Verafin’s copilot is coming hot on the heels of other firms making similar moves in the genAI space. Last week, at a conference hosted by Bloomberg in London, Man Group’s CTO Gary Collier detailed use cases for genAI at the hedge fund, including its own copilot, Alpha Assistant. In BlackRock’s Q4 earnings call, CEO Larry Fink said the company was internally building its AI copilots. At the same time, Microsoft’s corporate vice-president of worldwide financial services, Bill Borden, told WatersTechnology in January that the tech behemoth is looking to open up its tech stack to allow users to more efficiently make their own copilot models.

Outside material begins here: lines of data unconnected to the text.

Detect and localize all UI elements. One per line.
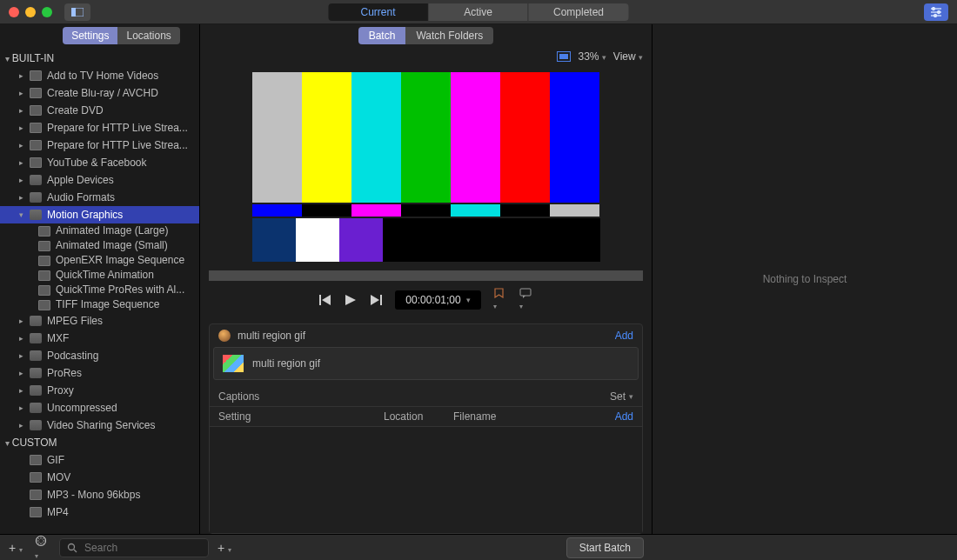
tree-item[interactable]: GIF (0, 451, 199, 469)
maximize-icon[interactable] (42, 7, 52, 17)
disclosure-closed-icon[interactable]: ▸ (17, 138, 24, 152)
svg-rect-1 (71, 8, 76, 17)
tree-item[interactable]: ▸Video Sharing Services (0, 417, 199, 434)
tree-item[interactable]: MP3 - Mono 96kbps (0, 486, 199, 503)
action-menu-button[interactable]: ▾ (35, 535, 47, 561)
sliders-icon (930, 7, 942, 17)
tree-item[interactable]: MOV (0, 469, 199, 486)
batch-add-button[interactable]: Add (615, 330, 633, 342)
tree-item[interactable]: ▸Podcasting (0, 347, 199, 364)
tree-section-header[interactable]: BUILT-IN (0, 50, 199, 67)
disclosure-closed-icon[interactable]: ▸ (17, 121, 24, 135)
tree-item-label: YouTube & Facebook (47, 156, 147, 170)
sidebar-tab-settings[interactable]: Settings (63, 27, 117, 44)
disclosure-closed-icon[interactable]: ▸ (17, 366, 24, 380)
page-icon (30, 157, 42, 168)
tree-subitem[interactable]: Animated Image (Small) (0, 238, 199, 253)
tree-item[interactable]: ▸Create DVD (0, 102, 199, 119)
tree-item-label: Prepare for HTTP Live Strea... (47, 138, 188, 152)
tree-subitem-label: OpenEXR Image Sequence (56, 253, 184, 268)
main-area: Settings Locations BUILT-IN▸Add to TV Ho… (0, 24, 957, 534)
tree-item[interactable]: ▸Prepare for HTTP Live Strea... (0, 137, 199, 154)
tab-current[interactable]: Current (329, 3, 429, 21)
tab-completed[interactable]: Completed (529, 3, 629, 21)
disclosure-closed-icon[interactable]: ▸ (17, 418, 24, 432)
tree-subitem[interactable]: TIFF Image Sequence (0, 297, 199, 312)
tree-subitem[interactable]: Animated Image (Large) (0, 223, 199, 238)
search-field[interactable] (59, 538, 209, 557)
inspector-toggle-button[interactable] (924, 3, 948, 21)
folder-icon (30, 192, 42, 203)
comment-button[interactable]: ▾ (519, 288, 533, 311)
batch-add-bottom-button[interactable]: + ▾ (218, 541, 231, 555)
add-button[interactable]: + ▾ (9, 541, 23, 555)
disclosure-closed-icon[interactable]: ▸ (17, 173, 24, 187)
sidebar: Settings Locations BUILT-IN▸Add to TV Ho… (0, 24, 200, 534)
tree-item[interactable]: ▸Uncompressed (0, 399, 199, 417)
disclosure-closed-icon[interactable]: ▸ (17, 103, 24, 117)
next-button[interactable] (369, 294, 383, 306)
tree-item-label: Create DVD (47, 103, 104, 117)
prev-button[interactable] (318, 294, 332, 306)
timecode-display[interactable]: 00:00:01;00▾ (395, 290, 480, 310)
tree-subitem-label: QuickTime Animation (56, 268, 154, 283)
fit-icon[interactable] (557, 51, 571, 62)
start-batch-button[interactable]: Start Batch (566, 537, 644, 558)
disclosure-closed-icon[interactable]: ▸ (17, 190, 24, 204)
tree-item[interactable]: ▾Motion Graphics (0, 206, 199, 223)
view-menu[interactable]: View ▾ (613, 50, 643, 63)
close-icon[interactable] (9, 7, 19, 17)
captions-set-menu[interactable]: Set▾ (610, 390, 633, 403)
zoom-percent[interactable]: 33% ▾ (578, 50, 606, 63)
tree-subitem[interactable]: QuickTime ProRes with Al... (0, 283, 199, 297)
marker-button[interactable]: ▾ (493, 288, 507, 311)
tree-item[interactable]: MP4 (0, 503, 199, 521)
disclosure-closed-icon[interactable]: ▸ (17, 156, 24, 170)
batch-captions-row: Captions Set▾ (210, 385, 642, 407)
tree-item[interactable]: ▸MXF (0, 330, 199, 347)
tree-item-label: Proxy (47, 383, 74, 397)
page-icon (30, 123, 42, 133)
disclosure-closed-icon[interactable]: ▸ (17, 349, 24, 363)
doc-icon (30, 507, 42, 517)
tab-active[interactable]: Active (429, 3, 529, 21)
disclosure-closed-icon[interactable]: ▸ (17, 331, 24, 345)
search-input[interactable] (83, 541, 187, 555)
toggle-sidebar-button[interactable] (64, 3, 90, 21)
tree-item[interactable]: ▸YouTube & Facebook (0, 154, 199, 171)
tree-item[interactable]: ▸MPEG Files (0, 312, 199, 330)
center-tab-batch[interactable]: Batch (358, 27, 406, 44)
tree-subitem[interactable]: OpenEXR Image Sequence (0, 253, 199, 268)
sidebar-tab-locations[interactable]: Locations (117, 27, 179, 44)
tree-subitem[interactable]: QuickTime Animation (0, 268, 199, 283)
disclosure-closed-icon[interactable]: ▸ (17, 69, 24, 83)
page-icon (30, 140, 42, 150)
tree-item[interactable]: ▸Add to TV Home Videos (0, 67, 199, 84)
play-button[interactable] (345, 294, 357, 306)
disclosure-closed-icon[interactable]: ▸ (17, 314, 24, 328)
batch-row-add-button[interactable]: Add (615, 410, 633, 423)
disclosure-closed-icon[interactable]: ▸ (17, 383, 24, 397)
page-icon (30, 105, 42, 116)
batch-job-row[interactable]: multi region gif (213, 347, 639, 380)
tree-item[interactable]: ▸Prepare for HTTP Live Strea... (0, 119, 199, 137)
settings-tree[interactable]: BUILT-IN▸Add to TV Home Videos▸Create Bl… (0, 50, 199, 534)
tree-item[interactable]: ▸Apple Devices (0, 171, 199, 189)
minimize-icon[interactable] (25, 7, 36, 17)
preview-canvas (252, 72, 600, 262)
tree-item[interactable]: ▸Audio Formats (0, 189, 199, 206)
tree-item[interactable]: ▸Create Blu-ray / AVCHD (0, 84, 199, 102)
svg-point-7 (934, 14, 937, 17)
tree-item[interactable]: ▸Proxy (0, 382, 199, 399)
svg-marker-12 (345, 295, 356, 305)
doc-icon (38, 256, 50, 266)
disclosure-closed-icon[interactable]: ▸ (17, 401, 24, 415)
tree-section-header[interactable]: CUSTOM (0, 434, 199, 451)
tree-item-label: MOV (47, 470, 70, 484)
center-tab-watch-folders[interactable]: Watch Folders (405, 27, 493, 44)
disclosure-closed-icon[interactable]: ▸ (17, 86, 24, 100)
svg-point-18 (69, 543, 75, 550)
timeline-scrubber[interactable] (209, 270, 643, 281)
disclosure-open-icon[interactable]: ▾ (17, 208, 24, 222)
tree-item[interactable]: ▸ProRes (0, 364, 199, 382)
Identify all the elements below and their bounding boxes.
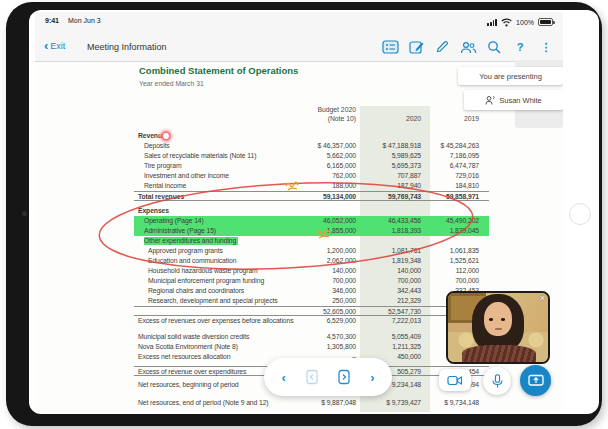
cell-2019: 700,000 — [455, 277, 479, 284]
cell-2020: 1,211,325 — [392, 343, 421, 350]
cell-2020: 5,055,409 — [392, 333, 421, 340]
row-label: Excess of revenue over expenditures — [138, 368, 246, 375]
cell-budget: 1,305,800 — [327, 343, 356, 350]
table-row: Municipal solid waste diversion credits4… — [134, 332, 489, 342]
table-row: Revenues — [134, 131, 489, 141]
table-row: Regional chairs and coordinators346,0003… — [134, 286, 489, 296]
row-label: Rental income — [144, 182, 186, 189]
cell-budget: 6,165,000 — [327, 162, 356, 169]
camera-button[interactable] — [439, 369, 471, 391]
cell-budget: 59,134,000 — [323, 193, 356, 200]
cell-2020: 212,329 — [397, 297, 421, 304]
cell-2019: 7,186,095 — [450, 152, 479, 159]
cell-2020: 9,234,148 — [392, 381, 421, 388]
cell-budget: 188,000 — [332, 182, 356, 189]
camera-icon — [447, 375, 463, 386]
cell-2020: 52,547,730 — [388, 308, 421, 315]
row-label: Net resources, end of period (Note 9 and… — [138, 399, 268, 406]
row-label: Sales of recyclable materials (Note 11) — [144, 152, 256, 159]
cell-2020: $ 9,739,427 — [386, 399, 421, 406]
cell-budget: 1,200,000 — [327, 247, 356, 254]
cell-2020: 700,000 — [397, 277, 421, 284]
cell-2020: $ 47,188,918 — [383, 142, 422, 149]
cell-2019: 6,474,787 — [450, 162, 479, 169]
cell-budget: 140,000 — [332, 267, 356, 274]
row-label: Total revenues — [138, 193, 184, 200]
cell-budget: 250,000 — [332, 297, 356, 304]
table-row: Rental income188,000187,940184,810 — [134, 181, 489, 191]
scribble-annotation — [316, 228, 333, 240]
cell-2020: 1,081,761 — [392, 247, 421, 254]
cell-budget: 4,570,300 — [327, 333, 356, 340]
cell-2020: 46,433,456 — [388, 217, 421, 224]
cell-2019: 1,525,621 — [450, 257, 479, 264]
cell-2019: 1,061,835 — [450, 247, 479, 254]
mic-button[interactable] — [483, 367, 511, 395]
cell-budget: 5,662,000 — [327, 152, 356, 159]
cell-2020: 1,819,348 — [392, 257, 421, 264]
table-row: Administrative (Page 15)1,855,0001,818,3… — [134, 226, 489, 236]
table-row: Municipal enforcement program funding700… — [134, 276, 489, 286]
row-label: Operating (Page 14) — [144, 217, 204, 224]
person-speaking-icon — [485, 95, 496, 105]
row-label: Research, development and special projec… — [148, 297, 278, 304]
cell-2020: 450,000 — [397, 353, 421, 360]
presenting-banner: You are presenting — [458, 67, 563, 85]
close-icon[interactable]: × — [540, 293, 545, 303]
cell-2020: 505,279 — [397, 368, 421, 375]
row-label: Administrative (Page 15) — [144, 227, 216, 234]
chevron-left-icon[interactable]: ‹ — [281, 370, 285, 385]
cell-2019: 45,490,202 — [446, 217, 479, 224]
cell-2019: 184,810 — [455, 182, 479, 189]
table-row: Sales of recyclable materials (Note 11)5… — [134, 151, 489, 161]
row-label: Investment and other income — [144, 172, 229, 179]
laser-pointer — [157, 127, 175, 145]
row-label: Net resources, beginning of period — [138, 381, 239, 388]
table-row: 52,605,00052,547,730 — [134, 306, 489, 316]
cell-budget: 346,000 — [332, 287, 356, 294]
cell-2019: $ 9,734,148 — [444, 399, 479, 406]
row-label: Expenses — [138, 207, 169, 214]
share-screen-button[interactable] — [520, 365, 551, 396]
cell-2019: 112,000 — [456, 267, 479, 274]
cell-budget: 6,529,000 — [327, 317, 356, 324]
table-row: Household hazardous waste program140,000… — [134, 266, 489, 276]
row-label: Excess of revenues over expenses before … — [138, 317, 293, 324]
cell-2020: 5,989,625 — [392, 152, 421, 159]
page-next-icon[interactable] — [337, 369, 351, 385]
table-row: Education and communication2,062,0001,81… — [134, 256, 489, 266]
table-row: Excess of revenues over expenses before … — [134, 316, 489, 326]
cell-2020: 187,940 — [397, 182, 421, 189]
home-button[interactable] — [569, 203, 591, 225]
cell-2020: 5,695,373 — [392, 162, 421, 169]
table-row: Other expenditures and funding — [134, 236, 489, 246]
background-tile — [515, 108, 563, 128]
cell-budget: 762,000 — [332, 172, 356, 179]
cell-2020: 342,443 — [397, 287, 421, 294]
table-row: Total revenues59,134,00059,769,74359,858… — [134, 191, 489, 201]
table-row: Tire program6,165,0005,695,3736,474,787 — [134, 161, 489, 171]
row-label: Approved program grants — [148, 247, 223, 254]
share-screen-icon — [528, 374, 544, 388]
row-label: Nova Scotia Environment (Note 8) — [138, 343, 238, 350]
table-row: Operating (Page 14)46,052,00046,433,4564… — [134, 216, 489, 226]
cell-budget: $ 9,887,048 — [321, 399, 356, 406]
self-video-thumbnail[interactable]: × — [446, 291, 550, 364]
cell-2019: 729,016 — [455, 172, 479, 179]
page-previous-icon[interactable] — [305, 369, 319, 385]
scribble-annotation — [285, 181, 301, 192]
cell-2019: 59,858,971 — [446, 193, 479, 200]
table-row: Approved program grants1,200,0001,081,76… — [134, 246, 489, 256]
chevron-right-icon[interactable]: › — [370, 370, 374, 385]
row-label: Education and communication — [148, 257, 236, 264]
row-label: Municipal solid waste diversion credits — [138, 333, 249, 340]
cell-2020: 707,887 — [397, 172, 421, 179]
row-label: Other expenditures and funding — [144, 237, 238, 245]
row-label: Excess net resources allocation — [138, 353, 230, 360]
cell-budget: 2,062,000 — [327, 257, 356, 264]
presenter-pill[interactable]: Susan White — [464, 90, 563, 110]
table-row: Deposits$ 46,357,000$ 47,188,918$ 45,284… — [134, 141, 489, 151]
table-row: Nova Scotia Environment (Note 8)1,305,80… — [134, 342, 489, 352]
cell-2019: $ 45,284,263 — [441, 142, 480, 149]
cell-budget: 700,000 — [332, 277, 356, 284]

Greg Slayton, director at ACA Group’s cybersecurity specialist division ACA Aponix, says that testing genAI models within large organizations with proven track records in security and competence is a good way of “testing the waters” with the new technology, considering its rapid rise over the last year.
“AI technology and LLMs have come out in the past year—they’re blazing fast and there’s been an adoption [speed] that’s incredible, maybe faster than any technology that we’ve seen so far,” he says. “We’re seeing things that have traditionally been called AI in the background like machine learning and predictive analytics take the forefront being involved in these copilot models, which help people be not just faster but more accurate.”
Slayton notes that as the use cases for the technology are myriad, so too are the potential pitfalls. Efficient and safe data regulation and governance in the creation of large language models is important, especially with the compliance and regulatory issues thrown up by the industry’s rapid adoption of emerging technologies.
While Verafin’s Entity Research Copilot will not be used for increasing quant efficiency at investment firms or re-tuning code at banks, Slayton thinks using the copilot model in an anti-financial crime context makes sense.
“It’s exciting if it works, and if it works well, it’s great,” he says. “We know that bad actors are doing bad things, and they’re going to continue to do bad things and they’re going to use these AI technologies to do bad things. We’ll be behind the curve if we’re not using these technologies to prevent that.”